Streamly.Data.Fold.Prelude
All Fold related combinators including the streamly-core Streamly.Data.Fold module, concurrency, unordered container operations.
Setup
To execute the code examples provided in this module in ghci, please run the following commands first.
>>>
:m
>>>
:set -XFlexibleContexts
>>>
import Control.Concurrent (threadDelay)
>>>
import Data.List (sortOn)
>>>
import Data.HashMap.Strict (HashMap)
>>>
import Streamly.Data.Fold (Fold)
>>>
import Streamly.Data.Stream (Stream)
>>>
import qualified Data.HashMap.Strict as HM
>>>
import qualified Streamly.Data.Fold.Prelude as Fold
>>>
import qualified Streamly.Data.Stream.Prelude as Stream
For APIs that have not been released yet.
>>>
import qualified Streamly.Internal.Data.Fold as Fold
>>>
import qualified Streamly.Internal.Data.Fold.Prelude as Fold
Streamly.Data.Fold
All Streamly.Data.Fold combinators are re-exported via this module. For more pre-release combinators also see Streamly.Internal.Data.Fold module.
module Streamly.Data.Fold
Concurrent Operations
Configuration
An abstract type for specifying the configuration parameters of a
Channel
. Use Config -> Config
modifier functions to modify the default
configuration. See the individual modifier documentation for default values.

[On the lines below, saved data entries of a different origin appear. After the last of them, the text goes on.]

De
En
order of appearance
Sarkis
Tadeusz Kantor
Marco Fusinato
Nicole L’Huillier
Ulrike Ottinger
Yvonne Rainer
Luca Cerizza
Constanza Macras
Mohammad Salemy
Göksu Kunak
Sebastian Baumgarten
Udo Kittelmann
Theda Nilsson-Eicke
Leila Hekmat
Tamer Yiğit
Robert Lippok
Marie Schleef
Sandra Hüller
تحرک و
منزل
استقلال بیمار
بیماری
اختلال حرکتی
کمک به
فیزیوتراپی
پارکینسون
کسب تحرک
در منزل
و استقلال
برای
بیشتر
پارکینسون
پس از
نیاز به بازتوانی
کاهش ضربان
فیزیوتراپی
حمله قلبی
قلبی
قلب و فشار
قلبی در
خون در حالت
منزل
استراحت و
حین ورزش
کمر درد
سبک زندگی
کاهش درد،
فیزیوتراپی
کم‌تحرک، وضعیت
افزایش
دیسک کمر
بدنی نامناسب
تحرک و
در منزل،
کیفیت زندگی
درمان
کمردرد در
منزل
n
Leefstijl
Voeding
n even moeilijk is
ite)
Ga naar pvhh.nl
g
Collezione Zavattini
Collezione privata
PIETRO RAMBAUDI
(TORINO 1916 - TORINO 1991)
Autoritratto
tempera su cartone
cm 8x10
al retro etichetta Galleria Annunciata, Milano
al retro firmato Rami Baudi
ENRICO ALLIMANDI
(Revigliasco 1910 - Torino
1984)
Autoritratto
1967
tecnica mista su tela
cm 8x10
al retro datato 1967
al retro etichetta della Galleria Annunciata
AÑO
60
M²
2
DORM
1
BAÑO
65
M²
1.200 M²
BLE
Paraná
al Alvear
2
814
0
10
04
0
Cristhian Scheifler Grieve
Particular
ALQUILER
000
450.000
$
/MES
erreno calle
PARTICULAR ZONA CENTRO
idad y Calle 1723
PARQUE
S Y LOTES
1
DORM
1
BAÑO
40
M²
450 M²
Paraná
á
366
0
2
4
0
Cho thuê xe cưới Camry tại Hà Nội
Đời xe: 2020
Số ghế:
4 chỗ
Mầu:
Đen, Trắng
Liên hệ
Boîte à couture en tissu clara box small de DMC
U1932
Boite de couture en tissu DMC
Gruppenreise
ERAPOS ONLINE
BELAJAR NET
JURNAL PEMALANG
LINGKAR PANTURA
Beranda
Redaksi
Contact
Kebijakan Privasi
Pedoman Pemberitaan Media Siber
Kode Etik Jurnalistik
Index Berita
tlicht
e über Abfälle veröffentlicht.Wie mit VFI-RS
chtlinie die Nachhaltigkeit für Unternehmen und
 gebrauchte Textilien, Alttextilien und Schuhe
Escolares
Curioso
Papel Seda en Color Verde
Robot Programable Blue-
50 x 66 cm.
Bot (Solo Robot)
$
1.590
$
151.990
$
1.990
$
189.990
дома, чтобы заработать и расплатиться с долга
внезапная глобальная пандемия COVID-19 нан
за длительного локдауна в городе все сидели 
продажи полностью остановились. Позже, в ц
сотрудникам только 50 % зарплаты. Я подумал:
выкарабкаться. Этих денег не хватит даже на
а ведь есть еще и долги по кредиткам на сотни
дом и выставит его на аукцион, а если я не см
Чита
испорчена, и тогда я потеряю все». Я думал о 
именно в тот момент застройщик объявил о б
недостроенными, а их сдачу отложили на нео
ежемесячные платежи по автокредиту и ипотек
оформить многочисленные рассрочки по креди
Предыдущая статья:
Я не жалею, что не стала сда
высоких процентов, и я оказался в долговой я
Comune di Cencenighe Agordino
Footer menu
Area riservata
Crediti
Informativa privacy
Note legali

maxBuffer :: Int -> Config -> Config Source #
Specify the maximum size of the buffer for storing the results from concurrent computations. If the buffer becomes full we stop spawning more concurrent tasks until there is space in the buffer. A value of 0 resets the buffer size to default, a negative value means there is no limit. The default value is 1500.

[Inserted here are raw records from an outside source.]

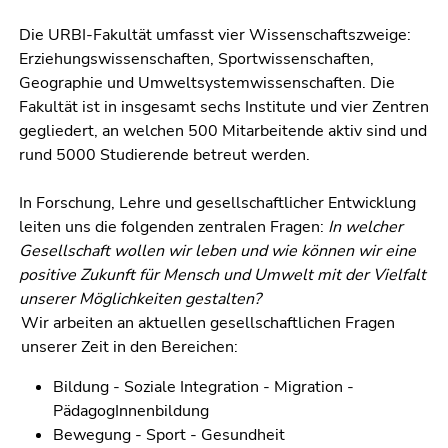
4)
Zu
Die URBI-Fakultät umfasst vier Wissenschaftszweige:
den
Erziehungswissenschaften, Sportwissenschaften,
Zusatzinformationen
Geographie und Umweltsystemwissenschaften. Die
(Zugriffstaste
Fakultät ist in insgesamt sechs Institute und vier Zentren
5)
gegliedert, an welchen 500 Mitarbeitende aktiv sind und
Zu
rund 5000 Studierende betreut werden.
den
Seiteneinstellungen
In Forschung, Lehre und gesellschaftlicher Entwicklung
(Benutzer/Sprache)
leiten uns die folgenden zentralen Fragen:
In welcher
(Zugriffstaste
Gesellschaft wollen wir leben und wie können wir eine
8)
positive Zukunft für Mensch und Umwelt mit der Vielfalt
Zur
unserer Möglichkeiten gestalten?
Suche
Wir arbeiten an aktuellen gesellschaftlichen Fragen
(Zugriffstaste
unserer Zeit in den Bereichen:
9)
Bildung - Soziale Integration - Migration -
Ende
PädagogInnenbildung
dieses
Bewegung - Sport - Gesundheit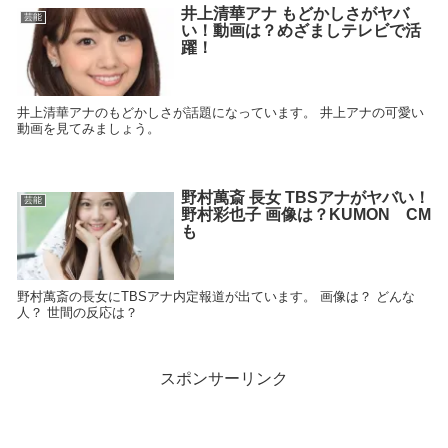
井上清華アナ もどかしさがヤバ
芸能
い！動画は？めざましテレビで活
躍！
井上清華アナのもどかしさが話題になっています。 井上アナの可愛い
動画を見てみましょう。
野村萬斎 長女 TBSアナがヤバい！
芸能
野村彩也子 画像は？KUMON CM
も
野村萬斎の長女にTBSアナ内定報道が出ています。 画像は？ どんな
人？ 世間の反応は？
スポンサーリンク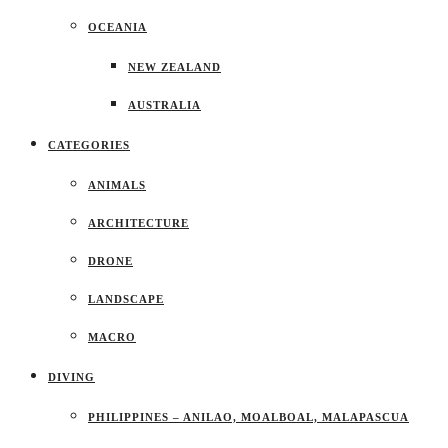
OCEANIA
NEW ZEALAND
AUSTRALIA
CATEGORIES
ANIMALS
ARCHITECTURE
DRONE
LANDSCAPE
MACRO
DIVING
PHILIPPINES – ANILAO, MOALBOAL, MALAPASCUA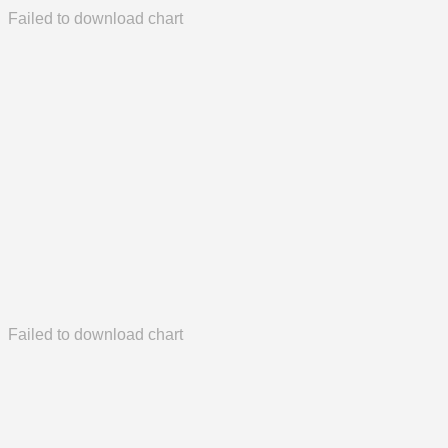
Failed to download chart
Failed to download chart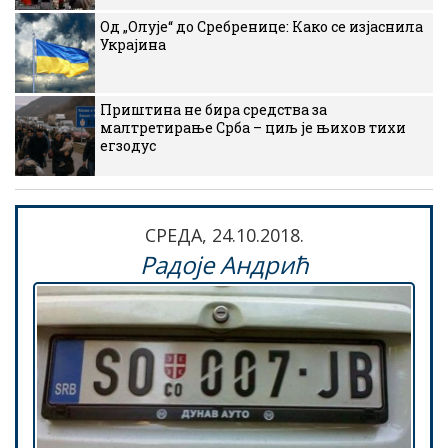
Од „Олује“ до Сребренице: Како се изјаснила
Украјина
Приштина не бира средства за
малтретирање Срба – циљ је њихов тихи
егзодус
CРЕДА, 24.10.2018.
Радоје Андрић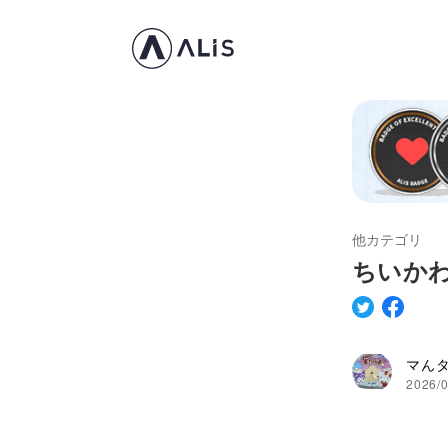
他カテゴリ
ちいか
マん
2026/0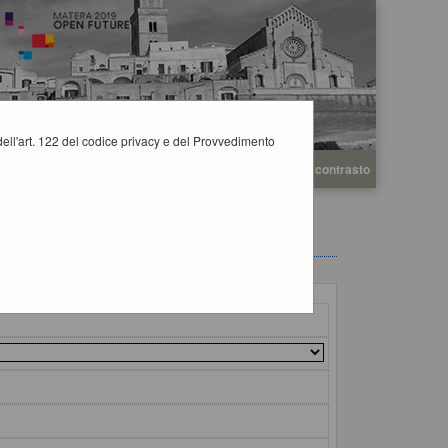
i dell'art. 122 del codice privacy e del Provvedimento
A
A
Grafica
Testo
Alto contrasto
A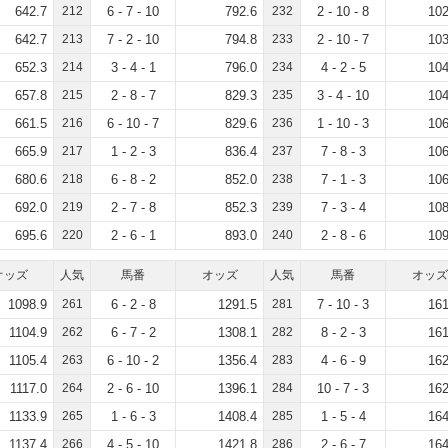
642.7
212
6 - 7 - 10
792.6
232
2 - 10 - 8
102
642.7
213
7 - 2 - 10
794.8
233
2 - 10 - 7
103
652.3
214
3 - 4 - 1
796.0
234
4 - 2 - 5
104
657.8
215
2 - 8 - 7
829.3
235
3 - 4 - 10
104
661.5
216
6 - 10 - 7
829.6
236
1 - 10 - 3
106
665.9
217
1 - 2 - 3
836.4
237
7 - 8 - 3
106
680.6
218
6 - 8 - 2
852.0
238
7 - 1 - 3
106
692.0
219
2 - 7 - 8
852.3
239
7 - 3 - 4
108
695.6
220
2 - 6 - 1
893.0
240
2 - 8 - 6
109
オッズ
人気
馬番
オッズ
人気
馬番
オッズ
1098.9
261
6 - 2 - 8
1291.5
281
7 - 10 - 3
161
1104.9
262
6 - 7 - 2
1308.1
282
8 - 2 - 3
161
1105.4
263
6 - 10 - 2
1356.4
283
4 - 6 - 9
162
1117.0
264
2 - 6 - 10
1396.1
284
10 - 7 - 3
162
1133.9
265
1 - 6 - 3
1408.4
285
1 - 5 - 4
164
1137.4
266
4 - 5 - 10
1421.8
286
2 - 6 - 7
164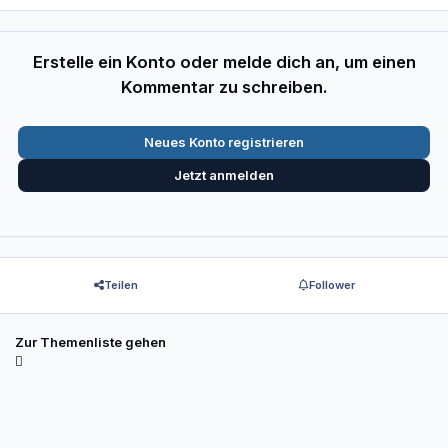
Erstelle ein Konto oder melde dich an, um einen
Kommentar zu schreiben.
Neues Konto registrieren
Jetzt anmelden
Teilen
Follower
Zur Themenliste gehen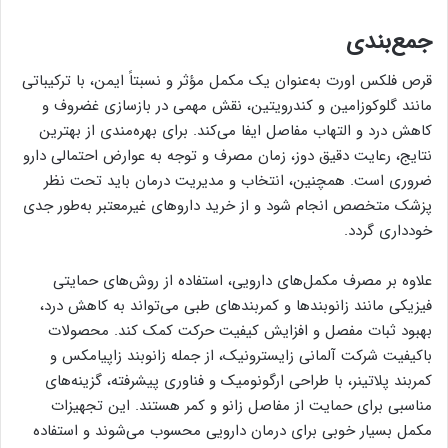
جمع‌بندی
قرص فلکس اورت به‌عنوان یک مکمل مؤثر و نسبتاً ایمن، با ترکیباتی
مانند گلوکوزامین و کندرویتین، نقش مهمی در بازسازی غضروف و
کاهش درد و التهاب مفاصل ایفا می‌کند. برای بهره‌مندی از بهترین
نتایج، رعایت دقیق دوز، زمان مصرف و توجه به عوارض احتمالی دارو
ضروری است. همچنین، انتخاب و مدیریت درمان باید تحت نظر
پزشک متخصص انجام شود و از خرید داروهای غیرمعتبر به‌طور جدی
خودداری گردد.
علاوه بر مصرف مکمل‌های دارویی، استفاده از روش‌های حمایتی
فیزیکی مانند زانوبندها و کمربندهای طبی می‌تواند به کاهش درد،
بهبود ثبات مفصل و افزایش کیفیت حرکت کمک کند. محصولات
باکیفیت شرکت آلمانی زایسترونیک، از جمله زانوبند زاپیامکس و
کمربند پلاتینر، با طراحی ارگونومیک و فناوری پیشرفته، گزینه‌های
مناسبی برای حمایت از مفاصل زانو و کمر هستند. این تجهیزات
مکمل بسیار خوبی برای درمان دارویی محسوب می‌شوند و استفاده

CAUTION! using an unbounded maxBuffer
value (i.e. a negative value)
coupled with an unbounded maxThreads
value is a recipe for disaster in
presence of infinite streams, or very large streams. Especially, it must
not be used when pure
is used in ZipAsyncM
streams as pure
in
applicative zip streams generates an infinite stream causing unbounded
concurrent generation with no limit on the buffer or threads.
boundThreads :: Bool -> Config -> Config Source #
Spawn bound threads (i.e., spawn threads using forkOS
instead of
forkIO
). The default value is False
.
Currently, this only takes effect only for concurrent folds.
inspect :: Bool -> Config -> Config Source #
Print debug information about the Channel
when the stream ends. When the
stream does not end normally, the channel debug information is printed when
the channel is garbage collected. If you are expecting but not seeing the
debug info try adding a performMajorGC
before the program ends.
Combinators
parEval :: MonadAsync m => (Config -> Config) -> Fold m a b -> Fold m a b Source #
Deprecated: Please use parBuffered instead.
parBuffered
introduces a concurrent stage at the input of the fold. The
inputs are asynchronously queued in a buffer and evaluated concurrently with
the evaluation of the source stream. On finalization, parBuffered
waits for
the asynchronous fold to complete before it returns.
In the following example both the stream and the fold have a 1 second delay, but the delay is not compounded because both run concurrently.
>>>
delay x = threadDelay 1000000 >> print x >> return x
>>>
src = Stream.delay 1 (Stream.enumerateFromTo 1 3)
>>>
dst = Fold.parBuffered id (Fold.lmapM delay Fold.sum)
>>>
Stream.fold dst src
...
Another example:
>>>
Stream.toList $ Stream.groupsOf 4 dst src
...
Container Related
toHashMapIO :: (MonadIO m, Hashable k) => (a -> k) -> Fold m a b -> Fold m a (HashMap k b) Source #
Split the input stream based on a hashable component of the key field and fold each split using the given fold. Useful for map/reduce, bucketizing the input in different bins or for generating histograms.
Consider a stream of key value pairs:
>>>
input = Stream.fromList [("k1",1),("k1",1.1),("k2",2), ("k2",2.2)]
Classify each key to a different hash bin and fold the bins:
>>>
classify = Fold.toHashMapIO fst (Fold.lmap snd Fold.toList)
>>>
sortOn fst . HM.toList <$> Stream.fold classify input :: IO [(String, [Double])]
[("k1",[1.0,1.1]),("k2",[2.0,2.2])]
Pre-release